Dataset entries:
== == ==
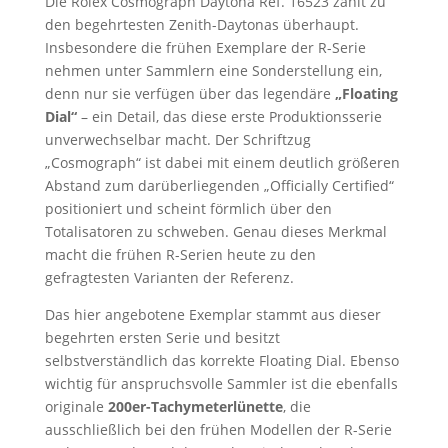
Die Rolex Cosmograph Daytona Ref. 16523 zählt zu
den begehrtesten Zenith-Daytonas überhaupt.
Insbesondere die frühen Exemplare der R-Serie
nehmen unter Sammlern eine Sonderstellung ein,
denn nur sie verfügen über das legendäre
„Floating
Dial“
– ein Detail, das diese erste Produktionsserie
unverwechselbar macht. Der Schriftzug
„Cosmograph“ ist dabei mit einem deutlich größeren
Abstand zum darüberliegenden „Officially Certified“
positioniert und scheint förmlich über den
Totalisatoren zu schweben. Genau dieses Merkmal
macht die frühen R-Serien heute zu den
gefragtesten Varianten der Referenz.
Das hier angebotene Exemplar stammt aus dieser
begehrten ersten Serie und besitzt
selbstverständlich das korrekte Floating Dial. Ebenso
wichtig für anspruchsvolle Sammler ist die ebenfalls
originale
200er-Tachymeterlünette
, die
ausschließlich bei den frühen Modellen der R-Serie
== == ==
Exercise details =
The lines above from the one containing "Insbesondere die frühen Exemplare der R-Serie" through the one containing "unverwechselbar macht. Der Schriftzug" are to be set down exactly, and no others.

Answer space =
Insbesondere die frühen Exemplare der R-Serie
nehmen unter Sammlern eine Sonderstellung ein,
denn nur sie verfügen über das legendäre
„Floating
Dial“
– ein Detail, das diese erste Produktionsserie
unverwechselbar macht. Der Schriftzug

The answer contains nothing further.